#' Calculate information loss after targeted record swapping
#'
#' @description Calculate information loss after targeted record swapping using both the original and the swapped micro data.
#' Information loss will be calculated on table counts defined by parameter `table_vars` using either implemented information loss measures like absolute deviaton, relative absolute deviation and absolute deviation of square roots or custom metric, See details below.
#'
#' @param data original micro data set, must be either a `data.table` or `data.frame`.
#' @param data_swapped micro data set after targeted record swapping was applied. Must be either a `data.table` or `data.frame`.
#' @param table_vars column names in both `data` and `data_swapped`. Defines the variables over which a (multidimensional) frequency table is constructed.
#' Information loss is then calculated by applying the metric in `metric` and `custom_merics` over the cell-counts and margin counts of the table from `data` and `data_swapped`.

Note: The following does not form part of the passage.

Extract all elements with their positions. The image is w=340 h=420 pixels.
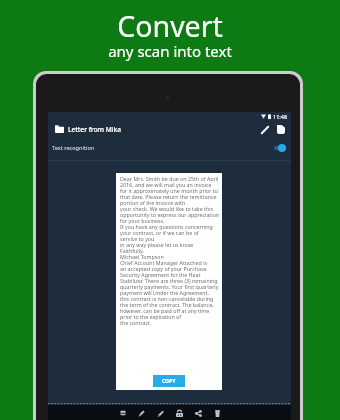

#' @param metric character vector containing one or more of the already implemented metrices: "absD","relabsD" and/or "abssqrtD".

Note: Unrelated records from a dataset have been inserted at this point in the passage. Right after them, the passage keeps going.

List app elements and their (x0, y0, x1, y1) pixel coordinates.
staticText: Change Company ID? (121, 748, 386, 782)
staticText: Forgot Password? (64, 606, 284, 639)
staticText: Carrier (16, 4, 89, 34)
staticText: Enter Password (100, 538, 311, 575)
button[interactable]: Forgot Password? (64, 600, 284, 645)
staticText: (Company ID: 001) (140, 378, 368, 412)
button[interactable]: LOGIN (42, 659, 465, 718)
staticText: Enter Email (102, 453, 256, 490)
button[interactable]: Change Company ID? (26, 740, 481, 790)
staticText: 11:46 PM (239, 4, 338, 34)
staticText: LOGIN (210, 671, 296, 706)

#' @param custom_metric function or (named) list of functions. Functions defined here must be of the form `fun(x,y,...)`
#' where `x` and `y` expect numeric values of the same length. The output of these functions must be a numeric vector of the same length as `x` and `y`.
#' @param hid `NULL` or character containing household id in `data` and `data_swapped`. If not `NULL` frequencies will reflect number of households, otherwise frequencies will reflect number of persons.
#' @param probs numeric vector containing values in the inervall [0,1].
#' @param quantvals optional numeric vector which defines the groups used for the cumulative outputs. Is applied on the results `m` from each information loss metric as `cut(m,breaks=quantvals,include.lowest=TRUE)`, see also return values.
#' @param apply_quantvals character vector defining for the output of which metrices `quantvals` should be applied to.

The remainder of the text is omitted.